Es clave poner los hechos sobre la mesa. En diciembre después de que la comisión tercera del senado hundiera el segundo proyecto de financiamiento del presupuesto del gobierno, presenté el proyecto de emergencia económica a la Corte Constitucional.
Se le dijo a la corte que… https://t.co/wJzuoCg2mv
— Gustavo Petro (@petrogustavo) April 10, 2026
Por qué es importante: El mandatario reiteró que la nueva reforma tributaria buscará aumentar la presión fiscal sobre los sectores que, a su juicio, son «improductivos» y viven de transferencias de riqueza en lugar de generarla.

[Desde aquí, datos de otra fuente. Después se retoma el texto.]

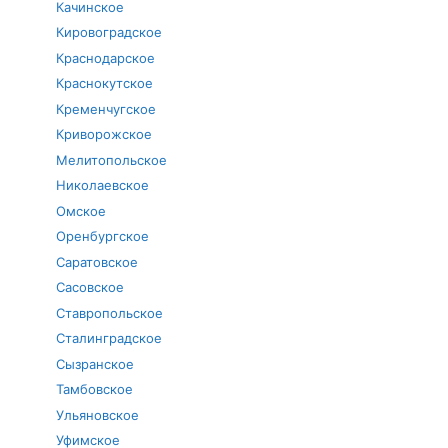
Качинское
Кировоградское
Краснодарское
Краснокутское
Кременчугское
Криворожское
Мелитопольское
Николаевское
Омское
Оренбургское
Саратовское
Сасовское
Ставропольское
Сталинградское
Сызранское
Тамбовское
Ульяновское
Уфимское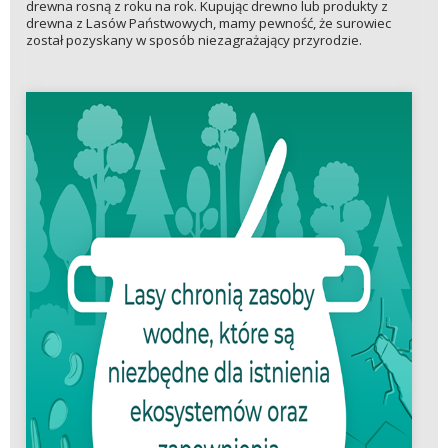
drewna rosną z roku na rok. Kupując drewno lub produkty z
drewna z Lasów Państwowych, mamy pewność, że surowiec
został pozyskany w sposób niezagrażający przyrodzie.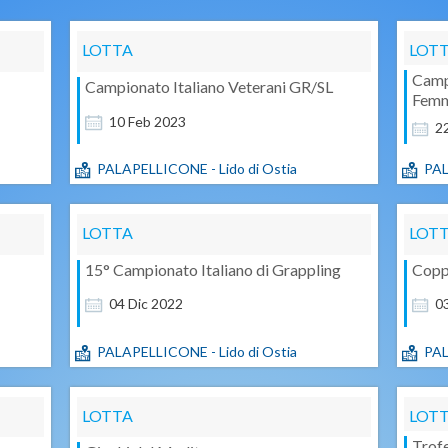
LOTTA
LOT
Campi
Campionato Italiano Veterani GR/SL
Femm
10
Feb
2023
2
PALAPELLICONE - Lido di Ostia
PAL
LOTTA
LOT
15° Campionato Italiano di Grappling
Copp
04
Dic
2022
0
PALAPELLICONE - Lido di Ostia
PAL
LOTTA
LOT
Trof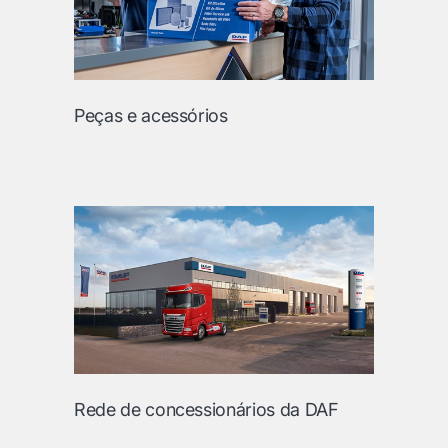
Peças e acessórios
Rede de concessionários da DAF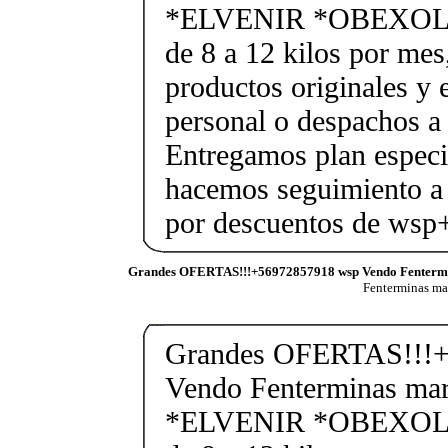
*ELVENIR *OBEXOL Ba
de 8 a 12 kilos por mes
productos originales y 
personal o despachos a 
Entregamos plan especif
hacemos seguimiento a 
por descuentos de ws
Grandes OFERTAS!!!+56972857918 wsp Vendo Fenterm
Fenterminas m
Grandes OFERTAS!!!+
Vendo Fenterminas ma
*ELVENIR *OBEXOL Ba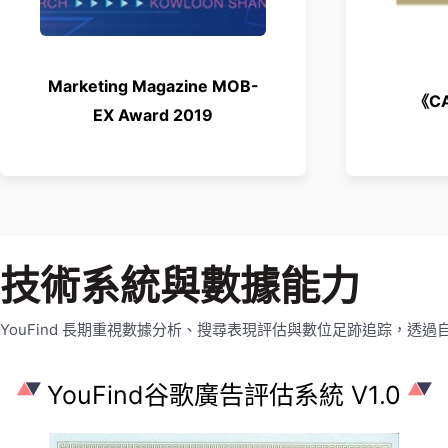
Marketing Magazine MOB-
《CA
EX Award 2019
技術系統與數據能力
YouFind 長期重視數據分析、搜尋表現評估與數位足跡追踪，透過自
YouFind谷歌廣告評估系統 V1.0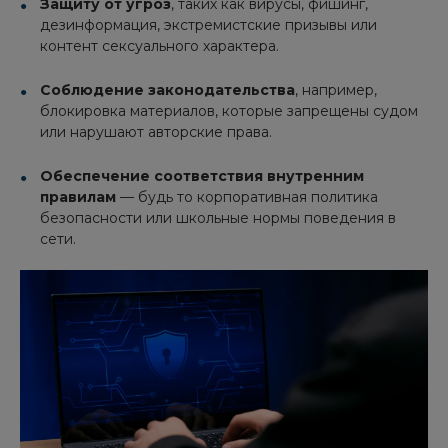
Защиту от угроз
, таких как вирусы, фишинг,
дезинформация, экстремистские призывы или
контент сексуального характера.
Соблюдение законодательства
, например,
блокировка материалов, которые запрещены судом
или нарушают авторские права.
Обеспечение соответствия внутренним
правилам
— будь то корпоративная политика
безопасности или школьные нормы поведения в
сети.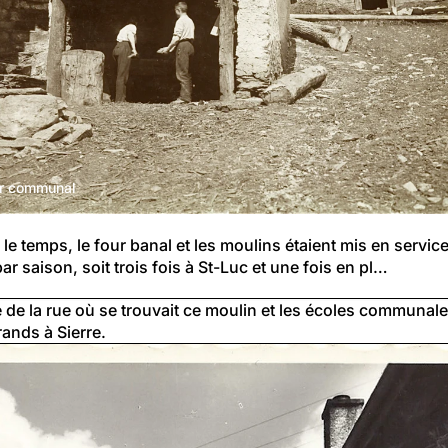
ur communal
le temps, le four banal et les moulins étaient mis en servic
par saison, soit trois fois à St-Luc et une fois en pl…
 de la rue où se trouvait ce moulin et les écoles communale
ands à Sierre.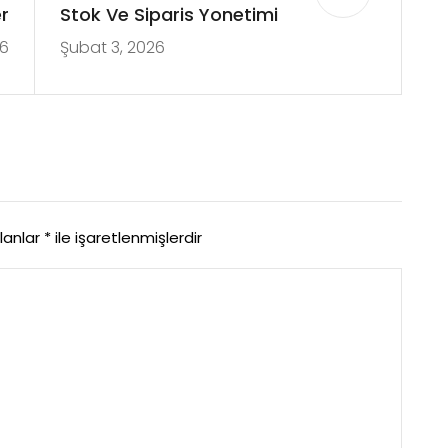
r
Stok Ve Siparis Yonetimi
26
Şubat 3, 2026
alanlar
*
ile işaretlenmişlerdir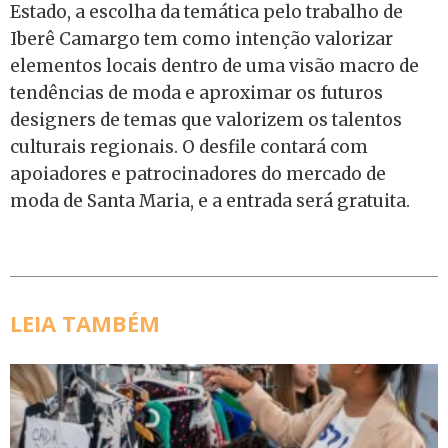
Estado, a escolha da temática pelo trabalho de
Iberê Camargo tem como intenção valorizar
elementos locais dentro de uma visão macro de
tendências de moda e aproximar os futuros
designers de temas que valorizem os talentos
culturais regionais. O desfile contará com
apoiadores e patrocinadores do mercado de
moda de Santa Maria, e a entrada será gratuita.
LEIA TAMBÉM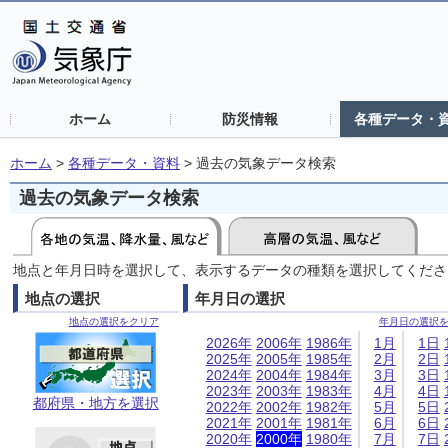
ホーム
防災情報
各種データ・
ホーム
>
各種データ・資料
>
過去の気象データ検索
過去の気象データ検索
地点と年月日時を選択して、表示するデータの種類を選択してくださ
地点の選択
年月日の選択
地点の選択をクリア
年月日の選択
2026年
2006年
1986年
1月
1日
2025年
2005年
1985年
2月
2日
2024年
2004年
1984年
3月
3日
2023年
2003年
1983年
4月
4日
都府県・地方を選択
2022年
2002年
1982年
5月
5日
2021年
2001年
1981年
6月
6日
2020年
2000年
1980年
7月
7日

«De esta manera, no solo se reactiva sustancialmente la producción y el empleo, sino que se disminuye el déficit fiscal primario», aseguró, delineando lo que será el corazón del debate legislativo que se avecina.
Con el hundimiento de la emergencia económica, el Gobierno se ve obligado a retornar a la vía ordinaria legislativa. El desafío no es menor: el Congreso ha mostrado una resistencia férrea a las propuestas fiscales previas, y el ambiente político actual sugiere una negociación compleja.
Mientras los magistrados Héctor Carvajal Londoño y Vladimir Fernández Andrade salvaron parcialmente su voto en la Corte, la mayoría del tribunal consideró que las facultades excepcionales de la emergencia no eran el camino constitucional para subsanar el déficit. Ahora, la pelota queda en el campo de los legisladores, quienes deberán decidir el futuro del tercer intento de ajuste tributario de la administración Petro.